Hacker News new | ask | show | jobs
by excessive 2426 days ago
> There were some intractably difficult, "rip-the-band-aid-off" types of changes that had to happen at some point.

I suspect you're referring to Unicode here. In that case, I think they could've just added a flag to Python 2's str type to indicate "is UTF-8" and deprecated the old unicode object. Then add some functions to extract code points or grapheme clusters or whatever else you need from the old school str object.

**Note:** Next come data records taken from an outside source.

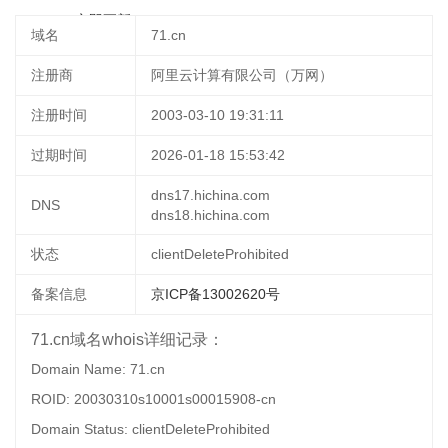
18:53:59
立即更新
域名
71.cn
注册商
阿里云计算有限公司（万网）
注册时间
2003-03-10 19:31:11
过期时间
2026-01-18 15:53:42
dns17.hichina.com
DNS
dns18.hichina.com
状态
clientDeleteProhibited
备案信息
京ICP备13002620号
71.cn域名whois详细记录：
Domain Name: 71.cn
ROID: 20030310s10001s00015908-cn
Domain Status: clientDeleteProhibited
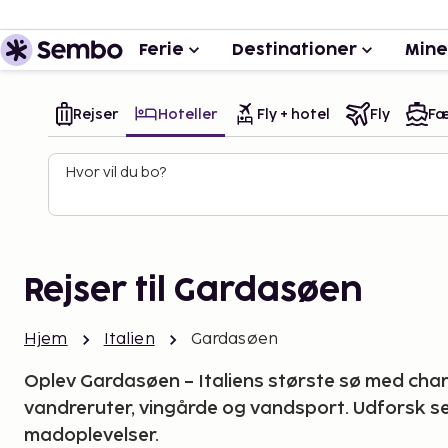
Ferie
Destinationer
Mine
Rejser
Hoteller
Fly + hotel
Fly
Fæ
Hvor vil du bo?
Rejser til Gardasøen
Hjem
Italien
Gardasøen
Oplev Gardasøen – Italiens største sø med cha
vandreruter, vingårde og vandsport. Udforsk s
madoplevelser.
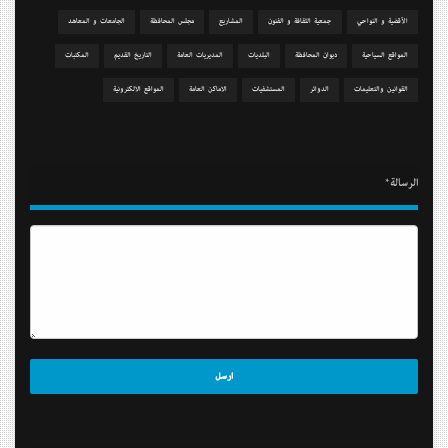
الآقضية و النواحي
جمعیة الثقافة و الفنون
المشاريع
مجلس المحافظة
الجامعات و المعاهد
المواقع السياحية
دیوان المحافظة
البلديات
المديريات العامة
التاريخ القديم
المكتبات
القوانين والتعليمات
الدوائر
المستشفيات
الاماكن العامة
المواقع الالكترونية
الرسالة*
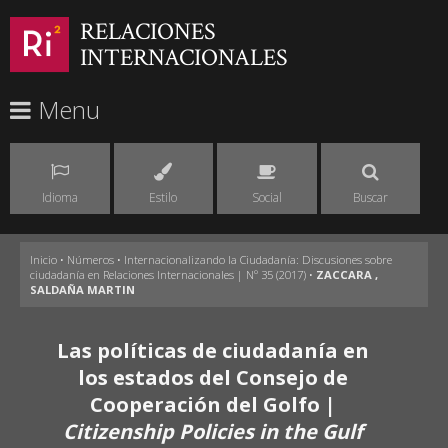
RELACIONES
INTERNACIONALES
Menu
Idioma
Estilo
Social
Buscar
Inicio
•
Números
•
Internacionalizando la Ciudadanía: Discusiones sobre
ciudadanía en Relaciones Internacionales | Nº 35 (2017)
•
ZACCARA ,
SALDAÑA MARTIN
Las políticas de ciudadanía en
los estados del Consejo de
Cooperación del Golfo |
Citizenship Policies in the Gulf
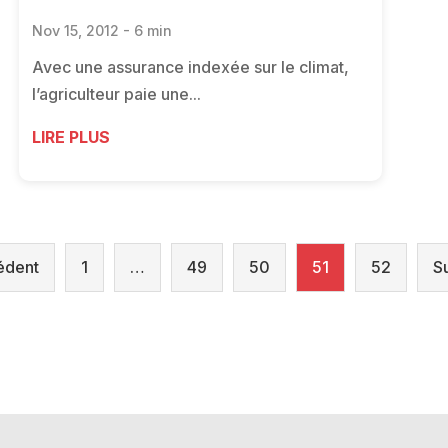
Nov 15, 2012 - 6 min
Avec une assurance indexée sur le climat,
l’agriculteur paie une...
LIRE PLUS
édent
1
…
49
50
51
52
S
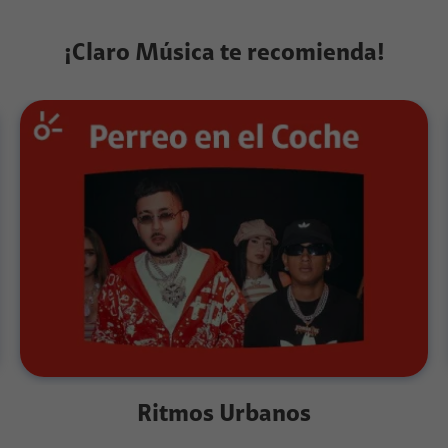
¡Claro Música te recomienda!
Ritmos Urbanos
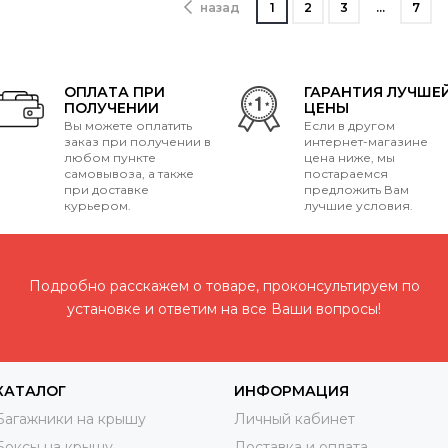
назад
1
2
3
…
7
ОПЛАТА ПРИ
ГАРАНТИЯ ЛУЧШЕ
ПОЛУЧЕНИИ
ЦЕНЫ
Вы можете оплатить
Если в другом
заказ при получении в
интернет-магазине
любом пункте
цена ниже, мы
самовывоза, а также
постараемся
при доставке
предложить Вам
курьером.
лучшие условия.
Подробно расскажем о товаре, проконсультируем по
установке и ответим на все Ваши вопросы!
КАТАЛОГ
ИНФОРМАЦИЯ
Багажники на крышу
Личный кабинет
Боксы на крышу
Доставка и оплата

I might be in the minority, but I really like that Python 2's str could hold arbitrary binary data, of which UTF-8 is just one possibility. It had good interop with C, which I think is fundamental to a glue language like Python. I'd rather have fewer string types instead of more (one of my complaints about Rust too).

If you meant the print function, there were other ways to solve that too. The simplest might be to create a new name for the function and deprecate the print statement. So old code uses the statement "print 123" while new code is encouraged to call the function "echo(123)" or "ouput(123)". Bikeshed the actual name...

Note when I say "deprecate", I mean provide a timeline over several releases where it continues to work. Then issue deprecation warnings which can be silenced.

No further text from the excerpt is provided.